*** SUPPLIED MATERIAL ***
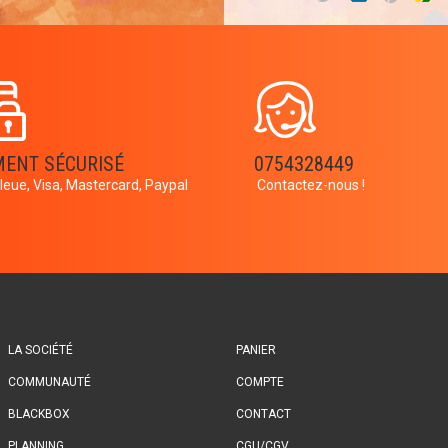
MENT SÉCURISÉ
0754328449
leue, Visa, Mastercard, Paypal
Contactez-nous !
LA SOCIÉTÉ
PANIER
COMMUNAUTÉ
COMPTE
BLACKBOX
CONTACT
PLANNING
CGU/CGV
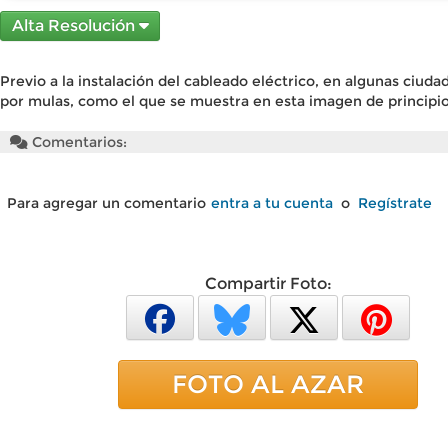
Alta Resolución
Previo a la instalación del cableado eléctrico, en algunas ciud
por mulas, como el que se muestra en esta imagen de principios
Comentarios:
Para agregar un comentario
entra a tu cuenta
o
Regístrate
Compartir Foto:
FOTO AL AZAR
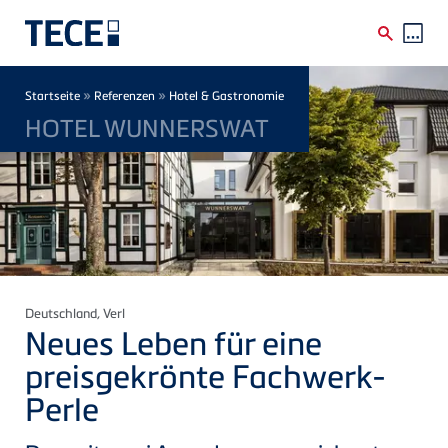
Direkt zum Inhalt
Breadcrumb
»
»
Startseite
Referenzen
Hotel & Gastronomie
HOTEL WUNNERSWAT
Deutschland
, Verl
Neues Leben für eine
preisgekrönte Fachwerk-
Perle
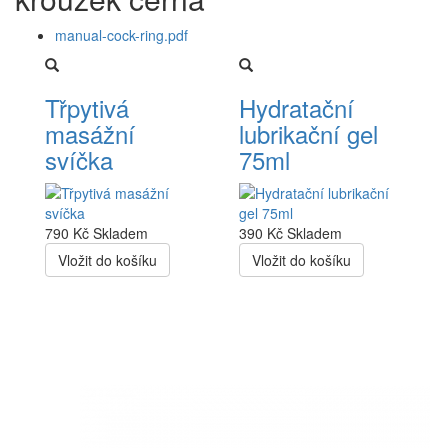
manual-cock-ring.pdf
Třpytivá
Hydratační
masážní
lubrikační gel
svíčka
75ml
790 Kč
Skladem
390 Kč
Skladem
Vložit do košíku
Vložit do košíku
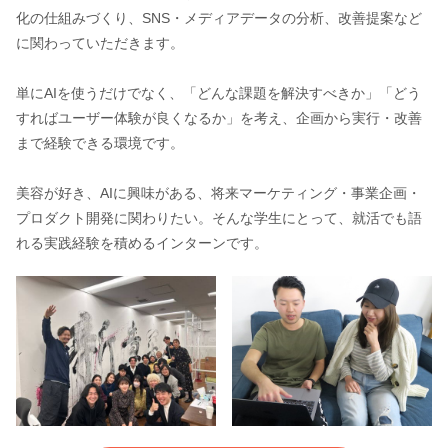
化の仕組みづくり、SNS・メディアデータの分析、改善提案など
に関わっていただきます。
単にAIを使うだけでなく、「どんな課題を解決すべきか」「どう
すればユーザー体験が良くなるか」を考え、企画から実行・改善
まで経験できる環境です。
美容が好き、AIに興味がある、将来マーケティング・事業企画・
プロダクト開発に関わりたい。そんな学生にとって、就活でも語
れる実践経験を積めるインターンです。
*** End of SUPPLIED MATERIAL ***
**WHAT YOU NEED TO DO:** Give an exact copy of the listing, without its pictures.

**ANSWER TO THIS EXERCISE:**
MENT SÉCURISÉ
0754328449
leue, Visa, Mastercard, Paypal
Contactez-nous !
LA SOCIÉTÉ
PANIER
COMMUNAUTÉ
COMPTE
BLACKBOX
CONTACT
PLANNING
CGU/CGV
Alta Resolución
Previo a la instalación del cableado eléctrico, en algunas ciud
por mulas, como el que se muestra en esta imagen de principios
Comentarios:
Para agregar un comentario
entra a tu cuenta
o
Regístrate
Compartir Foto:
FOTO AL AZAR
Direkt zum Inhalt
Breadcrumb
»
»
Startseite
Referenzen
Hotel & Gastronomie
HOTEL WUNNERSWAT
Deutschland
, Verl
Neues Leben für eine
preisgekrönte Fachwerk-
Perle
manual-cock-ring.pdf
Třpytivá
Hydratační
masážní
lubrikační gel
svíčka
75ml
790 Kč
Skladem
390 Kč
Skladem
Vložit do košíku
Vložit do košíku
化の仕組みづくり、SNS・メディアデータの分析、改善提案など
に関わっていただきます。
単にAIを使うだけでなく、「どんな課題を解決すべきか」「どう
すればユーザー体験が良くなるか」を考え、企画から実行・改善
まで経験できる環境です。
美容が好き、AIに興味がある、将来マーケティング・事業企画・
プロダクト開発に関わりたい。そんな学生にとって、就活でも語
れる実践経験を積めるインターンです。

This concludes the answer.